Test the sequence of functions for uniform convergence

$$f_n(x)=\frac{nx}{1+n^2x^2}$$

$a) \text{on} \ [0,1]$

$b) \text{on} \ [1,{\infty})$

a)

If we differentiate this with respect to x we get the following :

$$(\frac{nx}{1+n^2x^2})'=\frac{n(1-n^2x^2)}{(1+n^2x^2)^2}$$

This is equal to $0$ for $x=^{+}_{-}\frac{1}{n}$

From here we can either check these two values in the original function and take the larger one as the supremum or we can find the second derivative and check whether it's negative. In either case we find that for $x=\frac{1}{n}$ we get the value $f_n(x)=\frac{1}{2}$ and for $x=-\frac{1}{n}$ we get $f_n(x)=-\frac{1}{2}$. Note that $x=-\frac{1}{n}$ doesn't even belong in our interval. Now we can finish the problem.

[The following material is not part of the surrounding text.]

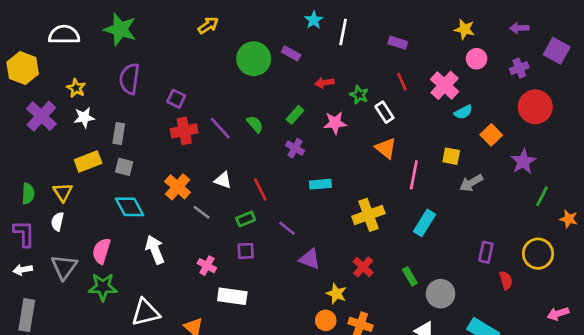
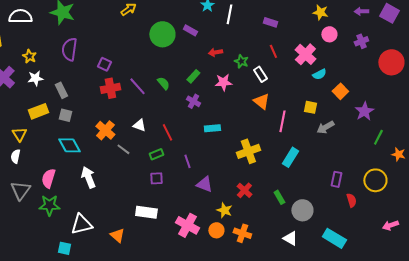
purple square: (557, 51) -> (389, 13), moved
red circle: (535, 107) -> (391, 62), moved
gray rectangle: (119, 133) -> (61, 90), turned -35
purple line: (287, 228) -> (187, 161), turned 32
pink cross: (207, 266) -> (187, 225), moved, size x1.6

$$\lim_{n\to \infty}{\frac{nx}{1+n^2x^2}}=0$$

So it is piecewise converging to $f(x)=0$

$$\lim_{n\to \infty}\sup{\left \lvert{f_n(x)-f(x)}\right \rvert}=\lim_{n\to \infty}{\frac{n\frac{1}{n}}{1+n^2 \frac{1}{n^2}}}=\frac{1}{2}$$

So $f_n(x)$ does not convergence uniformly on $[0,1]$ to $f(x)=0$

b)

Now we need to test the on the interval $[1,\infty)$.From the first derivative we notice that if $x\in [1,\infty)$ then the numerator seems to be negative for all $x>1$. So $f_n(x)$ is monotonically decreasing. That means that the supremum will be at the first point of the interval or $x=1$. Taking the limit :

$$\lim_{n\to \infty}{\frac{n}{1+n^2}}=0$$

We can see that the function convergences uniformly on this interval.

Is there something wrong with either of these solutions?

I'm having doubts mostly about the second interval since $x=\frac{1}{n}$ is a supremum but only for $n=1$. However I believe that we need to have the supremum that's satisfied for all $n \in N$. Pointing even the tiniest mistake in my solutions would be very helpful. Thank you.


You sequence does not converge uniformly on $[0,1]$. It converges pointwise to the null function but, since $(\forall n\in\mathbb{N}):f_n\left(\frac1n\right)=\frac12$, the convergence is not uniform.

However, it converges uniformly to the null function on $[1,+\infty)$. Your proof of this fact is correct.